Se já viste uma linha de "SHA256:" ou "MD5:" junto a uma hiperligação de download e não sabias o que fazer com ela, este guia mostra, passo a passo, como usar esse código para confirmar que o teu ficheiro não ficou corrompido nem foi alterado durante a transferência.

Índice

O que é realmente um hash?

Resposta rápidaUm hash é uma "impressão digital" de comprimento fixo gerada a partir dos dados de um ficheiro. Os mesmos bytes produzem sempre o mesmo hash; se um único byte mudar — por corrupção na transferência ou por alteração intencional — o hash resultante é completamente diferente.

Isto torna o hash útil para duas coisas muito diferentes: confirmar que uma transferência não se danificou (integridade) e detetar se alguém alterou um ficheiro depois de publicado (autenticidade, até certo ponto). O gerador de hash da ToolPico calcula MD5, SHA-1, SHA-256, SHA-384 e SHA-512 — além de SHA3-256/512 — a partir de texto ou de um ficheiro, tudo dentro do teu navegador, sem enviar nada para um servidor.

Nota rápida: um hash não é uma "senha" nem um identificador secreto. É uma função matemática de sentido único: dá para calcular o hash a partir do ficheiro, mas não dá para recuperar o ficheiro a partir do hash.

Como verificar um ficheiro descarregado

Resposta rápidaCarrega o ficheiro no separador Ficheiro do gerador de hash, cola o valor que o site de origem publicou no campo Hash esperado, e clica em Gerar hash. A ferramenta calcula automaticamente todos os algoritmos e mostra se o resultado coincide com o valor esperado.

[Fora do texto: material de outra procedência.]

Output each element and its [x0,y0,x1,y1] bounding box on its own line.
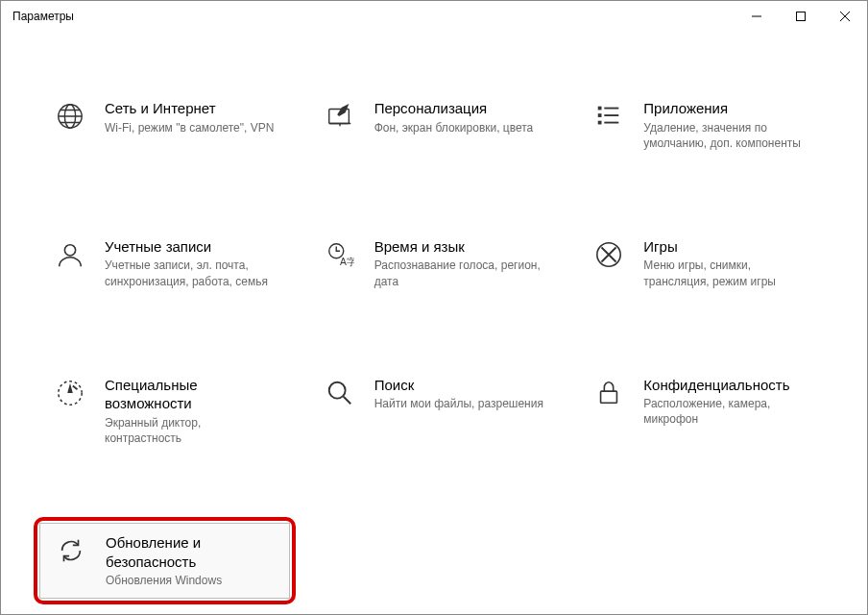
tile-subtitle: Wi-Fi, режим "в самолете", VPN [105,120,274,135]
tile-network[interactable]: Сеть и Интернет Wi-Fi, режим "в самолете… [39,89,290,160]
update-icon [54,533,88,568]
svg-rect-0 [797,12,806,21]
tile-search[interactable]: Поиск Найти мои файлы, разрешения [309,366,560,455]
svg-rect-4 [598,107,602,111]
highlight-wrap: Обновление и безопасность Обновления Win… [39,523,290,599]
tile-title: Конфиденциальность [643,376,815,395]
ease-of-access-icon [53,376,87,410]
tile-title: Приложения [643,99,815,118]
tile-title: Поиск [374,376,543,395]
tile-subtitle: Экранный диктор, контрастность [105,415,277,446]
globe-icon [53,99,87,134]
tile-subtitle: Удаление, значения по умолчанию, доп. ко… [643,120,815,151]
close-button[interactable] [823,1,867,32]
tile-time-language[interactable]: A字 Время и язык Распознавание голоса, ре… [309,228,560,299]
tile-subtitle: Расположение, камера, микрофон [643,396,815,427]
lock-icon [591,376,626,410]
tile-title: Обновление и безопасность [106,533,276,571]
tile-subtitle: Фон, экран блокировки, цвета [374,120,534,135]
svg-rect-8 [598,121,602,125]
tile-personalization[interactable]: Персонализация Фон, экран блокировки, цв… [309,89,560,160]
tile-ease-of-access[interactable]: Специальные возможности Экранный диктор,… [39,366,290,455]
tile-subtitle: Учетные записи, эл. почта, синхронизация… [105,258,277,288]
tile-subtitle: Обновления Windows [106,573,276,588]
window-title: Параметры [12,10,74,23]
svg-rect-9 [605,122,619,124]
settings-grid: Сеть и Интернет Wi-Fi, режим "в самолете… [39,89,829,599]
tile-title: Игры [643,237,815,257]
tile-title: Время и язык [374,237,546,257]
minimize-icon [752,12,761,21]
tile-subtitle: Распознавание голоса, регион, дата [374,258,546,288]
tile-accounts[interactable]: Учетные записи Учетные записи, эл. почта… [39,228,290,299]
tile-title: Учетные записи [105,237,277,257]
svg-rect-5 [605,108,619,110]
settings-content: Сеть и Интернет Wi-Fi, режим "в самолете… [1,32,867,615]
svg-text:A字: A字 [340,257,354,267]
tile-title: Персонализация [374,99,534,118]
paintbrush-icon [323,99,357,134]
svg-rect-7 [605,114,619,116]
close-icon [840,12,850,21]
maximize-icon [796,12,806,21]
search-icon [323,376,357,410]
person-icon [53,237,87,272]
apps-list-icon [591,99,626,134]
tile-subtitle: Найти мои файлы, разрешения [374,396,543,411]
svg-point-15 [328,382,345,399]
tile-gaming[interactable]: Игры Меню игры, снимки, трансляция, режи… [578,228,829,299]
settings-window: Параметры [0,0,868,615]
maximize-button[interactable] [779,1,823,32]
tile-subtitle: Меню игры, снимки, трансляция, режим игр… [643,258,815,288]
svg-point-10 [64,245,75,256]
svg-rect-6 [598,113,602,117]
titlebar: Параметры [1,1,867,32]
minimize-button[interactable] [735,1,779,32]
window-controls [735,1,867,32]
tile-apps[interactable]: Приложения Удаление, значения по умолчан… [578,89,829,160]
xbox-icon [591,237,626,272]
tile-title: Сеть и Интернет [105,99,274,118]
tile-update-security[interactable]: Обновление и безопасность Обновления Win… [39,523,290,599]
tile-privacy[interactable]: Конфиденциальность Расположение, камера,… [578,366,829,455]
svg-rect-16 [601,391,617,403]
time-language-icon: A字 [323,237,357,272]
tile-title: Специальные возможности [105,376,277,413]
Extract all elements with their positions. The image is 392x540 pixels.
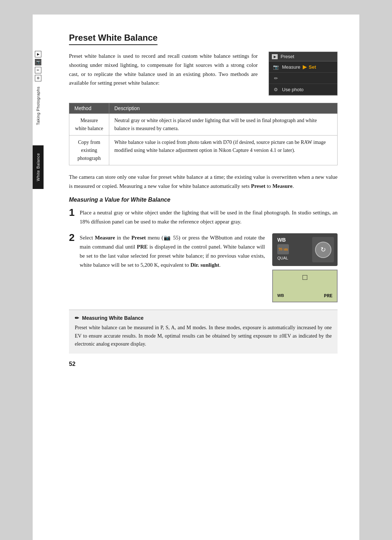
page-number: 52	[69, 361, 338, 367]
menu-row-icon-pencil: ✏	[273, 75, 279, 81]
lcd-wb-label: WB	[277, 293, 284, 299]
table-cell-desc-1: Neutral gray or white object is placed u…	[109, 114, 338, 136]
sidebar: ▶ 📷 ✏ ⚙ Taking Photographs	[33, 15, 44, 540]
note-text: Preset white balance can be measured in …	[75, 324, 332, 348]
table-row: Copy fromexistingphotograph White balanc…	[69, 136, 338, 165]
menu-row-pencil: ✏	[269, 73, 337, 84]
step-2-text: Select Measure in the Preset menu (📷 55)…	[80, 233, 265, 269]
step-1: 1 Place a neutral gray or white object u…	[69, 208, 338, 226]
step2-bold-measure: Measure	[95, 235, 115, 241]
measure-label: Measure	[282, 64, 301, 70]
lcd-screen: □ WB PRE	[272, 270, 338, 302]
bold-measure: Measure	[272, 183, 293, 189]
menu-header-icon: ▶	[272, 54, 278, 59]
sidebar-icon-pencil: ✏	[35, 67, 41, 73]
intro-section: Preset white balance is used to record a…	[69, 52, 338, 96]
table-cell-method-2: Copy fromexistingphotograph	[69, 136, 109, 165]
note-title-text: Measuring White Balance	[82, 315, 144, 321]
sidebar-black-bar: White Balance	[33, 145, 44, 189]
dial-circle: ↻	[315, 242, 331, 258]
lcd-top: □	[277, 273, 332, 282]
lcd-bottom: WB PRE	[277, 293, 332, 299]
wb-label: WB	[277, 237, 286, 243]
intro-paragraph: Preset white balance is used to record a…	[69, 52, 258, 88]
menu-row-usephoto: ⚙ Use photo	[269, 84, 337, 95]
step-2-number: 2	[69, 233, 75, 243]
sidebar-label-white-balance: White Balance	[36, 153, 40, 181]
camera-menu-header: ▶ Preset	[269, 52, 337, 61]
step-2-images: WB ?/○m QUAL ↻ □	[272, 233, 338, 302]
step-2-container: Select Measure in the Preset menu (📷 55)…	[80, 233, 338, 302]
sidebar-icon-gear: ⚙	[35, 75, 41, 81]
sidebar-icon-camera: 📷	[35, 59, 41, 65]
table-header-method: Method	[69, 103, 109, 114]
step-2: 2 Select Measure in the Preset menu (📷 5…	[69, 233, 338, 302]
camera-body-image: WB ?/○m QUAL ↻	[272, 233, 338, 266]
table-cell-desc-2: White balance value is copied from photo…	[109, 136, 338, 165]
menu-header-title: Preset	[281, 54, 294, 59]
body-paragraph-1: The camera can store only one value for …	[69, 173, 338, 191]
menu-row-measure-text: Measure ▶ Set	[282, 64, 316, 70]
sidebar-label-taking: Taking Photographs	[36, 86, 40, 125]
dial-mockup: ↻	[312, 237, 334, 262]
step2-dir-sunlight: Dir. sunlight	[191, 262, 219, 268]
table-row: Measurewhite balance Neutral gray or whi…	[69, 114, 338, 136]
wb-button: ?/○m	[277, 244, 289, 254]
qual-label: QUAL	[277, 256, 288, 260]
step2-pre: PRE	[137, 244, 148, 250]
sidebar-icons: ▶ 📷 ✏ ⚙	[35, 51, 41, 81]
step-1-number: 1	[69, 207, 75, 218]
menu-row-icon-camera: 📷	[273, 64, 279, 70]
lcd-center-symbol: □	[302, 273, 307, 282]
step-2-paragraph: Select Measure in the Preset menu (📷 55)…	[80, 233, 265, 269]
sidebar-icon-play: ▶	[35, 51, 41, 57]
menu-row-icon-usephoto: ⚙	[273, 86, 279, 93]
menu-row-usephoto-text: Use photo	[282, 87, 303, 92]
table-header-description: Description	[109, 103, 338, 114]
menu-arrow: ▶	[303, 64, 307, 70]
section-heading: Measuring a Value for White Balance	[69, 197, 338, 203]
table-cell-method-1: Measurewhite balance	[69, 114, 109, 136]
dial-arrow-icon: ↻	[320, 246, 326, 254]
bold-preset: Preset	[251, 183, 266, 189]
menu-row-measure: 📷 Measure ▶ Set	[269, 61, 337, 73]
set-label: Set	[309, 64, 316, 70]
main-content: Preset White Balance Preset white balanc…	[69, 33, 338, 367]
step2-bold-preset: Preset	[131, 235, 146, 241]
step-1-text: Place a neutral gray or white object und…	[80, 208, 338, 226]
page: ▶ 📷 ✏ ⚙ Taking Photographs White Balance…	[33, 15, 359, 540]
camera-menu-mockup: ▶ Preset 📷 Measure ▶ Set ✏ ⚙	[269, 52, 338, 96]
note-pencil-icon: ✏	[75, 315, 79, 321]
note-title: ✏ Measuring White Balance	[75, 315, 332, 321]
page-title: Preset White Balance	[69, 33, 158, 45]
lcd-pre-label: PRE	[324, 293, 332, 299]
method-table: Method Description Measurewhite balance …	[69, 103, 338, 165]
note-box: ✏ Measuring White Balance Preset white b…	[69, 310, 338, 353]
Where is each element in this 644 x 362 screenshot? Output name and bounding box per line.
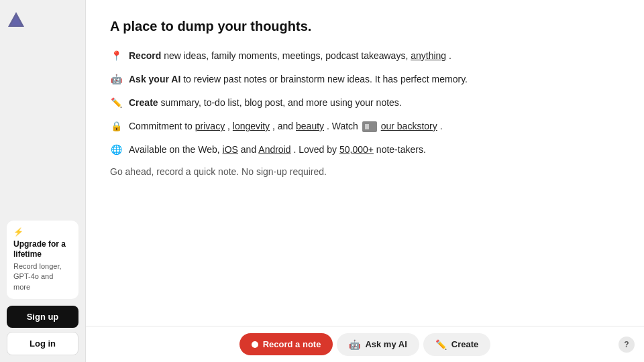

Na prática, o processo tem quatro passos simples:

  1. Copia o hash publicado junto ao link de download (normalmente indicado como "SHA256" ou "MD5").
  2. Abre o gerador de hash ToolPico e muda para o separador «Ficheiro».
  3. Arrasta o ficheiro descarregado para a zona de carregamento — o ficheiro é processado localmente e nunca sai do teu computador.
  4. Cola o hash no campo «Hash esperado»; a ferramenta deteta automaticamente o algoritmo pelo comprimento da cadeia (32 carateres = MD5, 64 = SHA-256, 128 = SHA-512) e assinala se há coincidência.

MD5, SHA-1, SHA-256 ou SHA-512 — qual importa?

Resposta rápidaPara verificação de integridade de uma transferência normal, qualquer um destes algoritmos funciona — o objetivo é só detetar corrupção acidental. Para segurança (assinaturas, autenticação de origem), usa SHA-256 ou SHA-512; evita confiar apenas em MD5 ou SHA-1, que são criptograficamente fracos.

A tabela seguinte resume as diferenças, com um exemplo ilustrativo do hash da palavra "Hello World" (apenas para referência de formato — os valores reais dependem sempre dos dados exatos):

AlgoritmoComprimento do resumoUso recomendado
MD532 carateres hexChecksums rápidos, não críticos em segurança
SHA-140 carateres hexLegado — evitar para novos usos de segurança
SHA-25664 carateres hexPadrão recomendado para integridade e assinaturas
SHA-512128 carateres hexMargem de segurança extra, sistemas exigentes
Atenção: os números de comprimento acima são fixos por definição do algoritmo — não são estatísticas nem estimativas, são propriedades matemáticas de cada função de hash.

Um cenário prático

Imagina que descarregaste um instalador de software de um site que publica "SHA256: a1b2c3..." junto ao link. Depois de a transferência terminar, abres o gerador de hash, arrastas o ficheiro para o separador «Ficheiro» e colas esse valor no campo «Hash esperado». Em segundos, a ferramenta calcula o SHA-256 real do ficheiro no teu disco e compara-o automaticamente: uma marca verde confirma que a transferência chegou intacta; se aparecer uma marca vermelha, o ficheiro está corrompido ou foi alterado, e o mais seguro é descarregá-lo novamente a partir da fonte original.

Este mesmo fluxo também é útil para comparar duas cópias de um documento (por exemplo, para confirmar que um ficheiro sincronizado na nuvem é idêntico ao original) ou para fazer hashing em lote de vários ficheiros de uma vez, com exportação para CSV.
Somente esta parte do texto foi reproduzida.